According to Barry Taylor, Chairman of the Short Term Exco and Director at the Financial Intermediaries Association of Southern Africa (FIA), while not all insurers will alter the way they do business with intermediaries, it is important that they are aware of the changing environment in which they operate. “As long as consumers are continuing to suffer they are likely to cut back on premiums, meaning insurance companies need to find new ways to hold down costs.”
Taylor says one of the ways of cutting costs is tightening up on claims settlements. “While this does not necessarily mean that valid claims will be rejected, it is likely that claims staff will apply an extra layer of vigilance when assessing the quantum of each claim or whether a claim is really valid, rather than just looking to pay.
“Intermediaries can assist in the claims process by making sure that claims are supported by all the relevant documentation.
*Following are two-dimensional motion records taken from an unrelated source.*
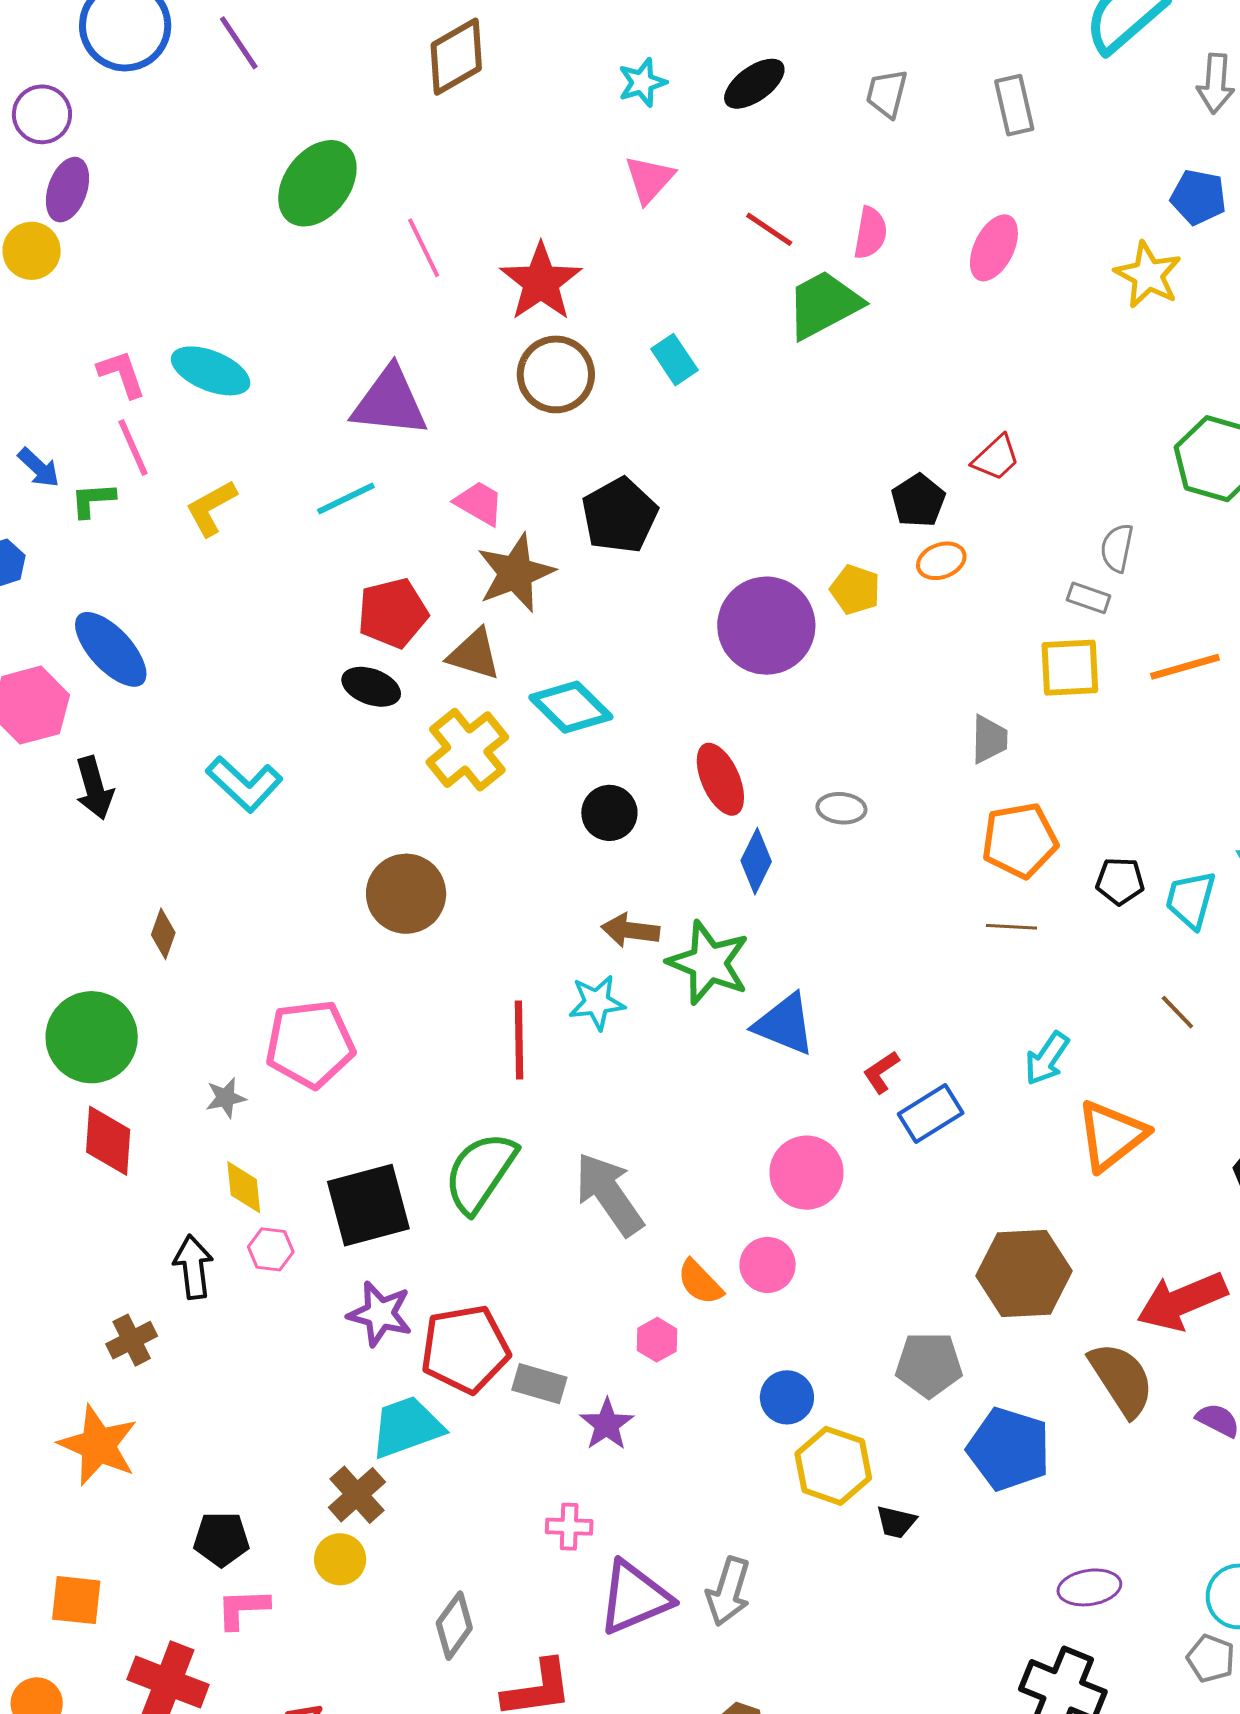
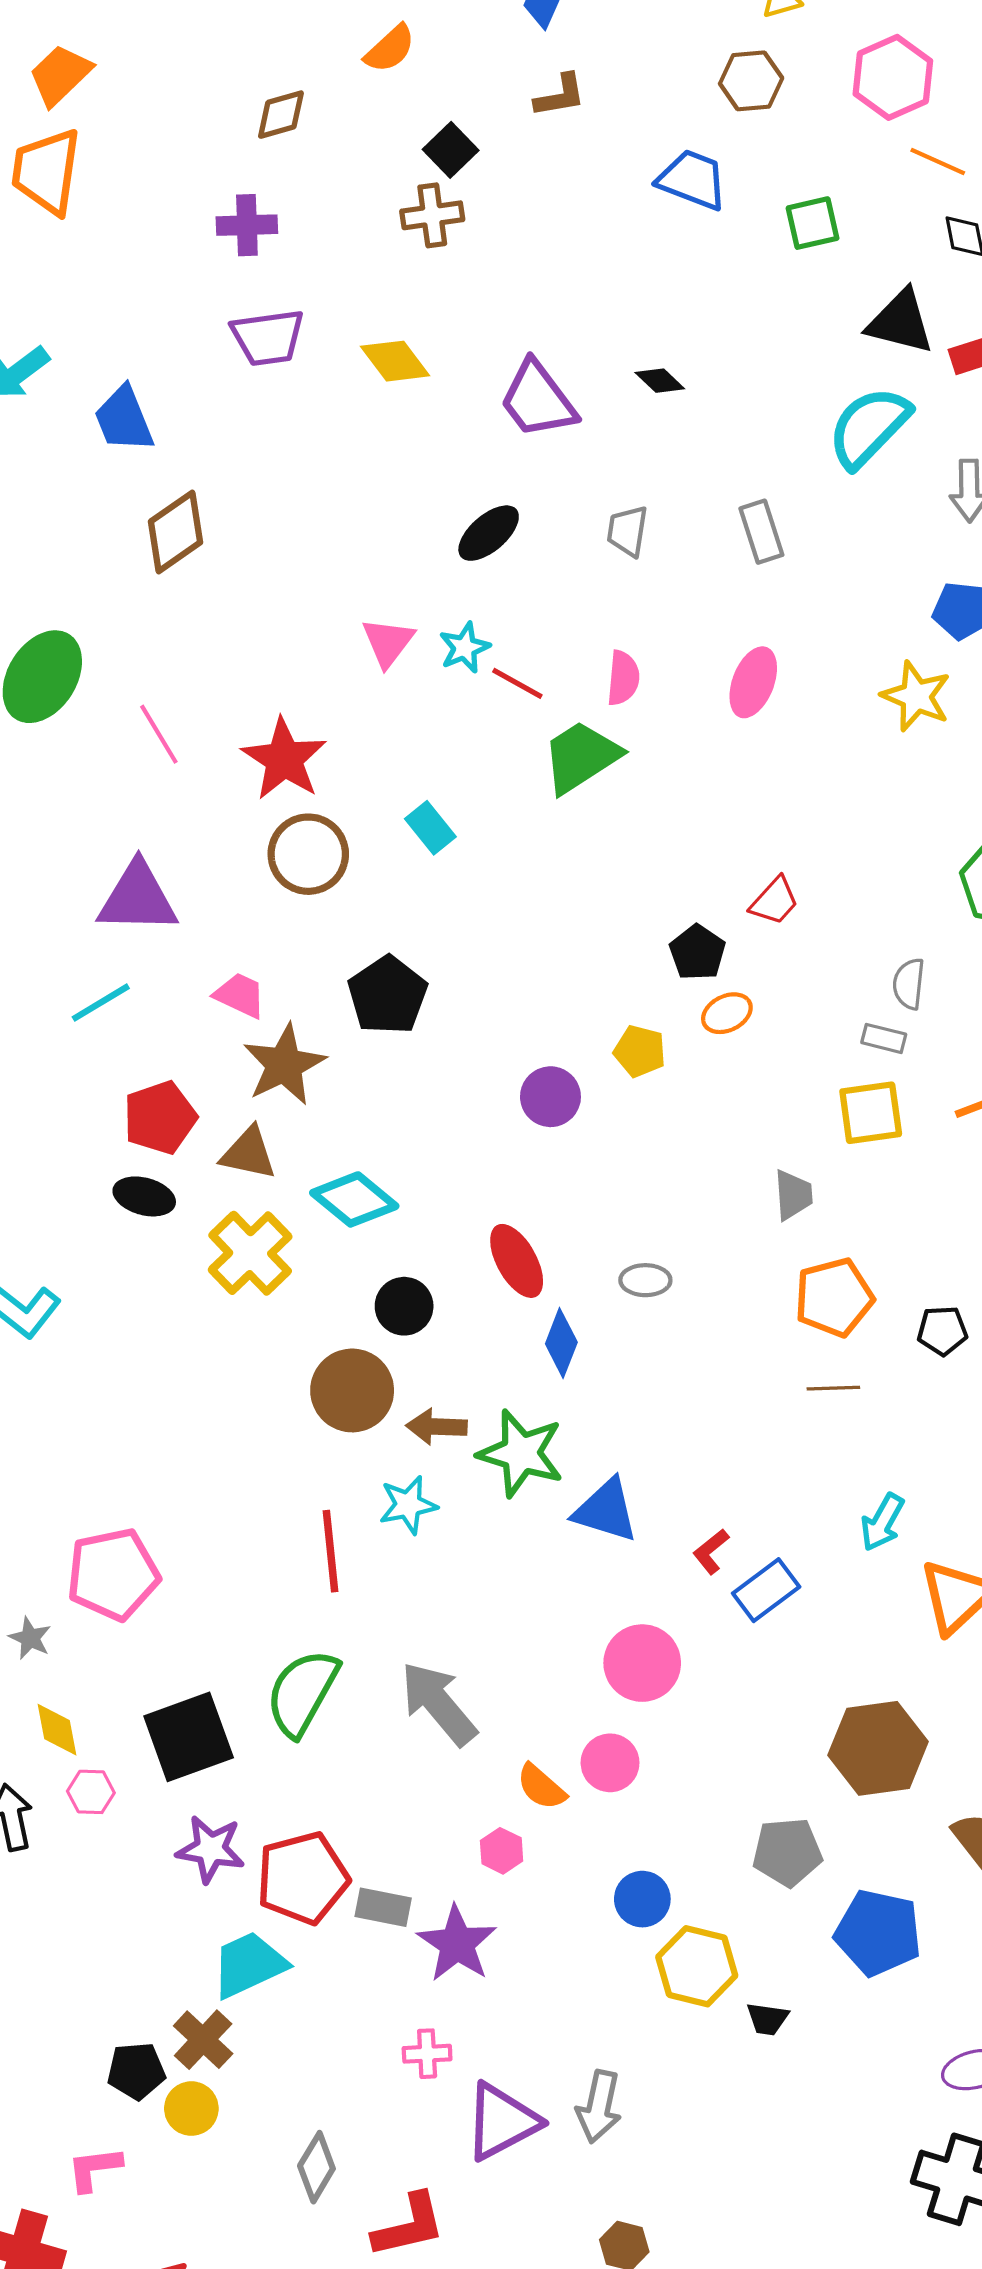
cyan star: (642, 82) -> (465, 648), moved
purple circle: (766, 626) -> (550, 1097), size x0.6
brown circle: (406, 894) -> (352, 1390), moved
gray star: (226, 1098) -> (30, 1638), turned -30
purple star: (607, 1424) -> (457, 1944), size x1.4
black pentagon: (221, 1539) -> (136, 2071), moved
Intermediaries are, however, in the frontline of the fight for their client’s contractual rights and it is their primary duty to point out and motivate against frivolous and opportunistic interpretation by underwriters to the detriment of their clients.”
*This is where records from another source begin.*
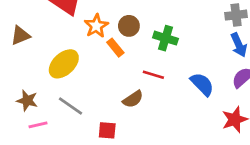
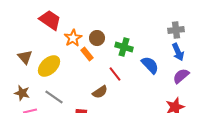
brown triangle: (20, 35) -> (25, 57), moved, turned -49
red line: (153, 75) -> (115, 74), turned 35
blue semicircle: (202, 84) -> (150, 65), moved

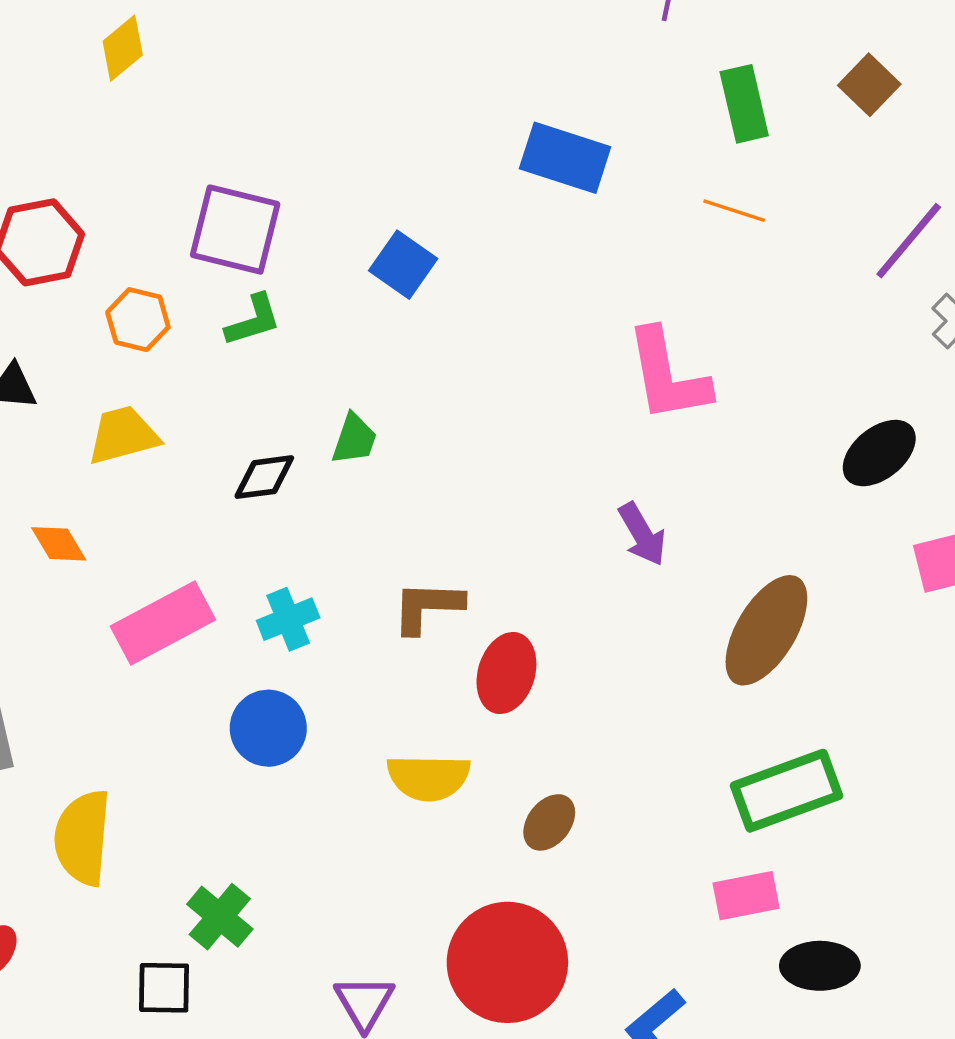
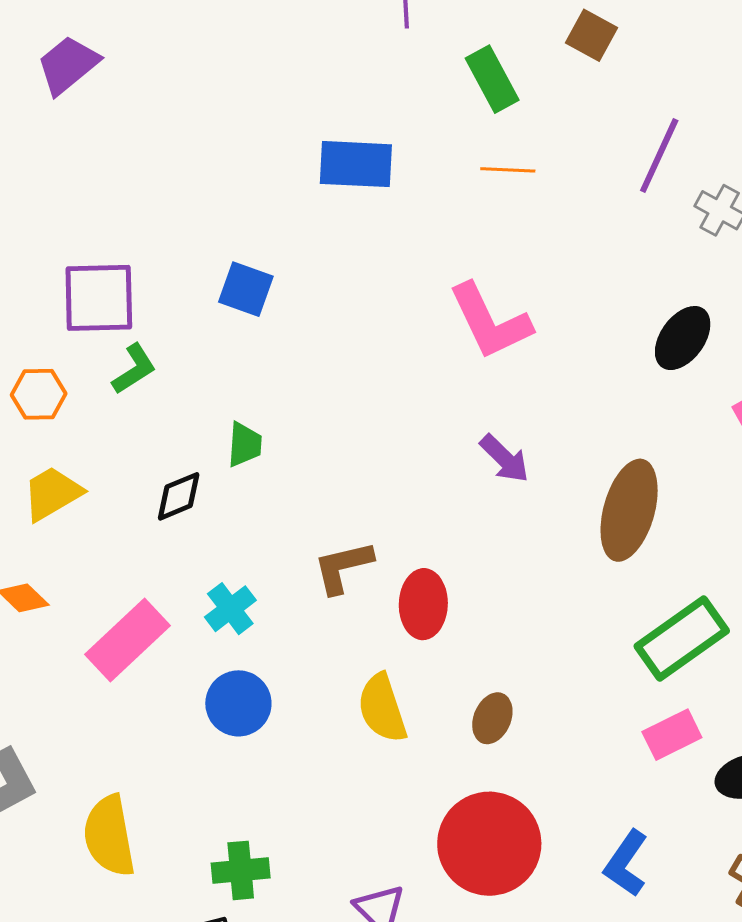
yellow semicircle: (428, 777) -> (382, 708), turned 86
green cross: (220, 917) -> (241, 870), turned -30

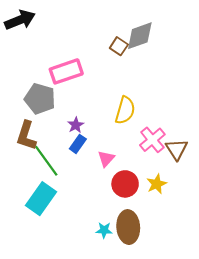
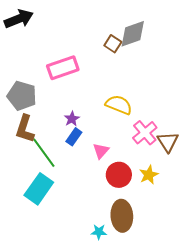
gray pentagon: (40, 99) -> (22, 96), moved
yellow semicircle: (125, 110) -> (119, 105), turned -84
cyan star: (104, 230) -> (99, 232), moved

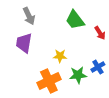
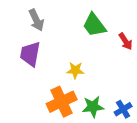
blue cross: (98, 67) -> (123, 109), moved
green star: (78, 75) -> (93, 107), moved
He says one issue that has become particularly pertinent for intermediaries specifically is the emergence of certain insurers setting increased minimum targets for intermediaries in order to justify servicing costs or even cancelling ‘dormant’ intermediary contracts. “In some cases, insurers are happy to negotiate their terms, even looking to settle on a form of reduced service level, but we are also seeing a move by some insurers to stick to strict criteria.
“This is justifiable to a certain extent because even if there is not a high level of service being offered to intermediaries, there are usually various overhead costs associated with maintaining a contract, such as producing monthly commission statements and compliance checks.”
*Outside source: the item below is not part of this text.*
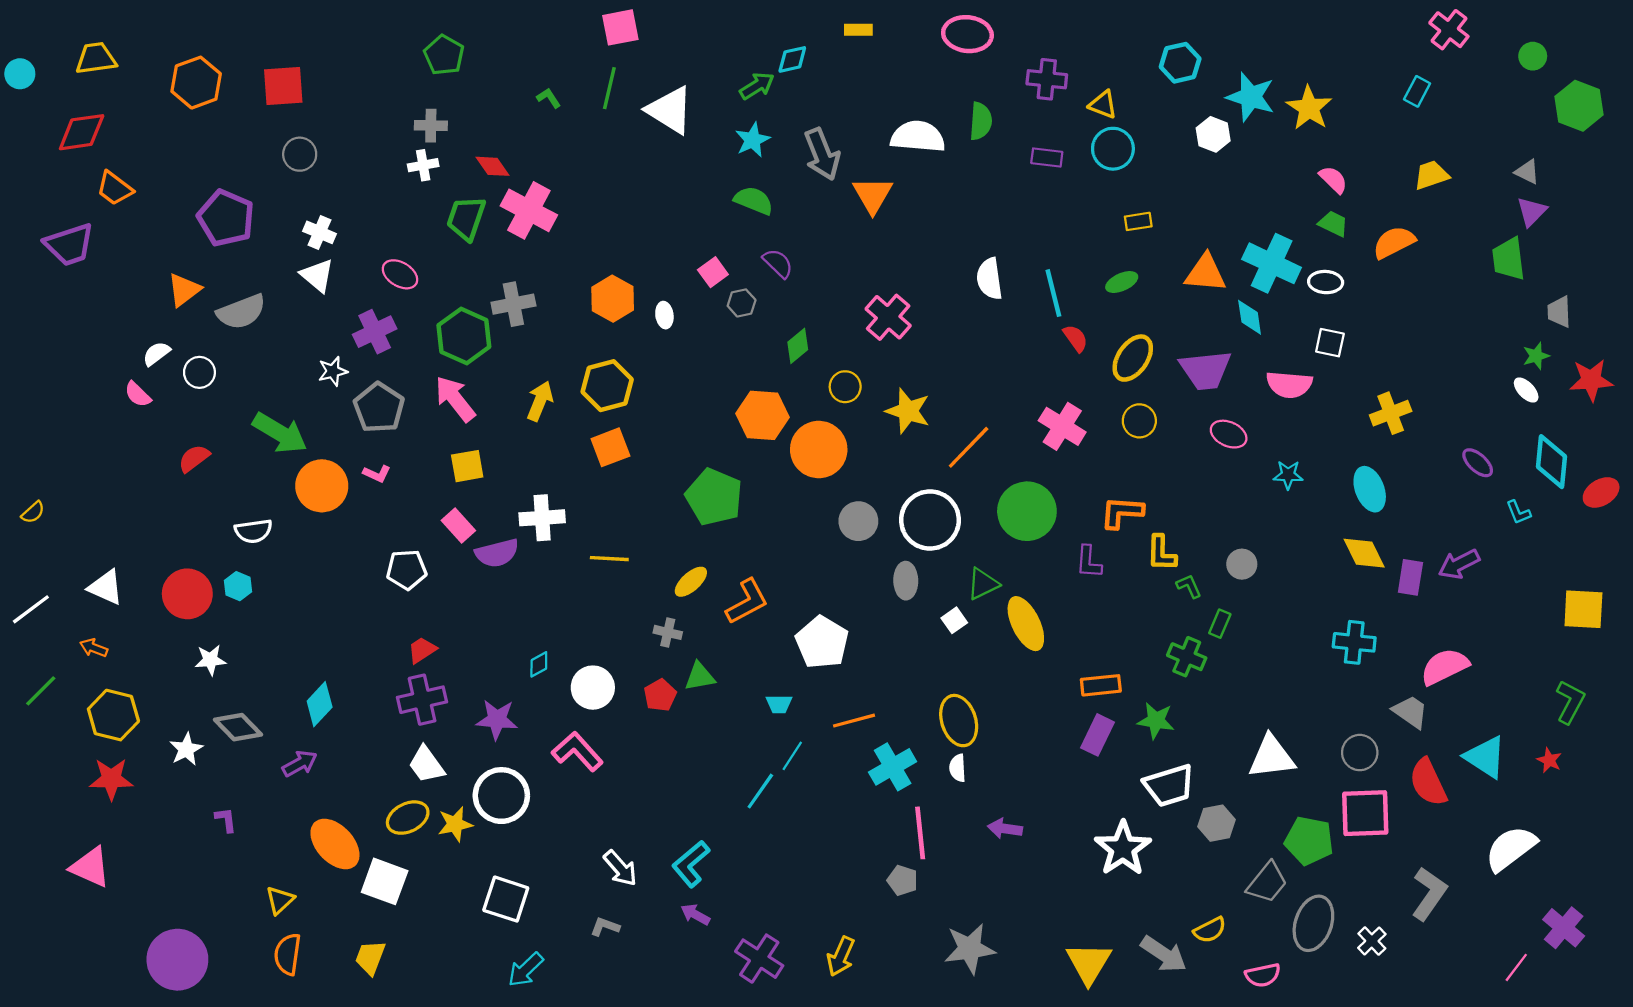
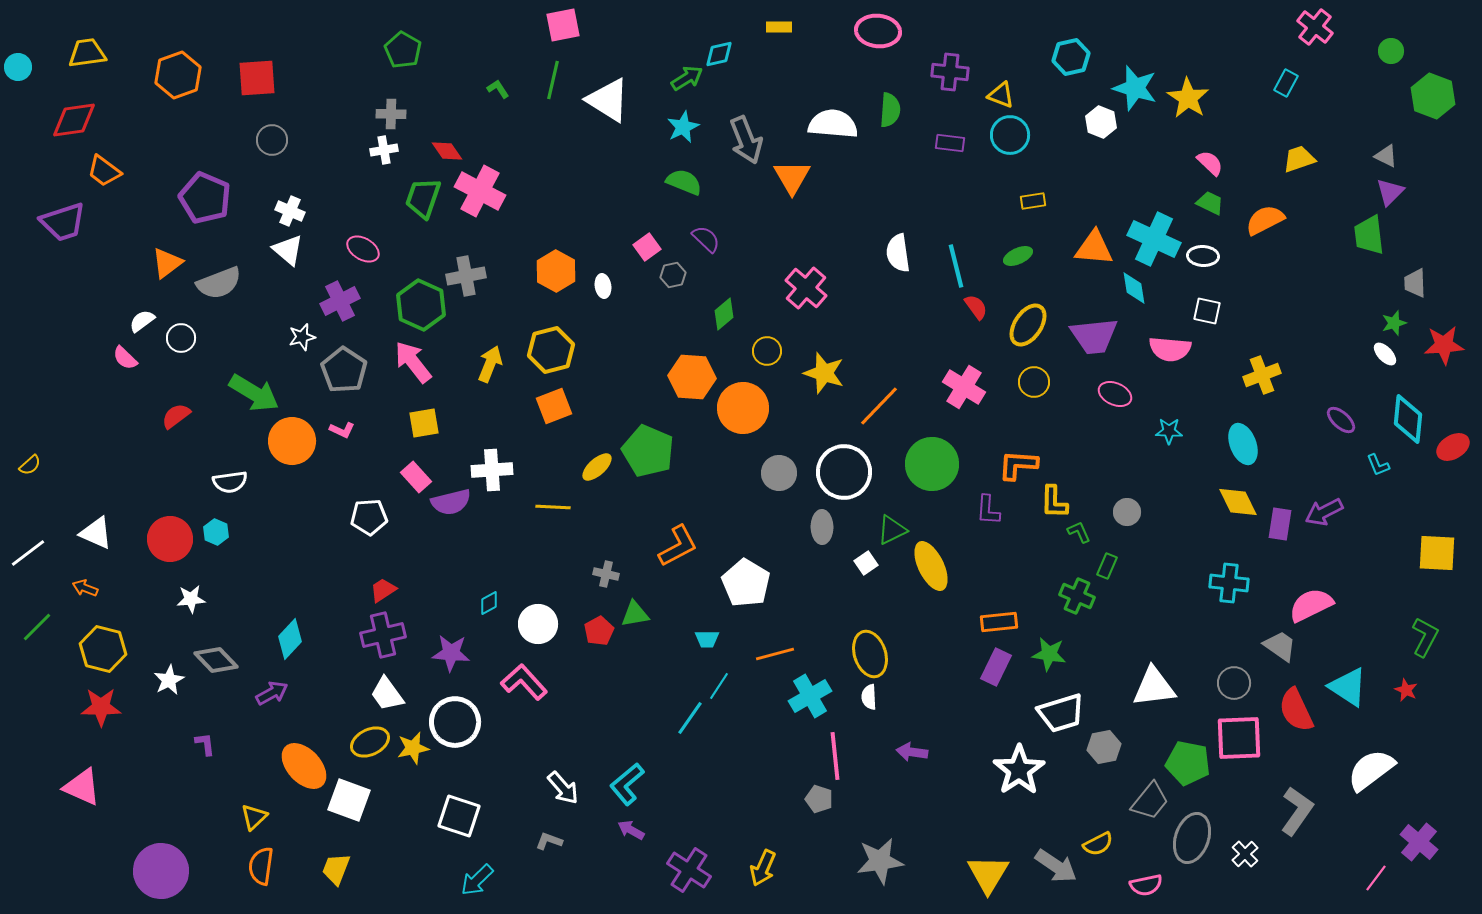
yellow ellipse: (691, 582) -> (597, 467), moved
He says some intermediaries have questioned whether these tactics are a contravention of the FAIS legislation, as intermediaries are being forced to place business with an insurer based on factors which are not solely related to the needs of the client and the product fit. “However, as this is clearly a commercial decision made by the insurer, it is unlikely to be in breach of any regulations.
Taylor says it is important for intermediaries to exercise skill when negotiating their insurer contracts, to allow them to fulfil their obligations to their clients. “When the risk service providers terminate agreements with perceived unproductive brokers, it is likely that opportunities will arise for successful mergers or joint ventures with a combined offering that may well be attractive to emerging smaller underwriting facilitators seeking additional market share.
“Another risk that intermediaries need to be aware of is that of insurers cancelling policies if loss ratios become unacceptably high. While suitable notice should be given to allow the risk to be substituted, intermediaries need to accept some responsibility for maintaining the balance between premiums and claims and to act in the best interests of their clients in arranging suitable cover, combined with suitable and appropriate risk management advice.”
Taylor concludes that there are multiple risks for intermediaries operating in a tough economic environment but says now more than ever there is a need for intermediaries to fulfil their role in the market by continuously seeking the best solution for each client while prudently choosing the best business partner to carry the risk.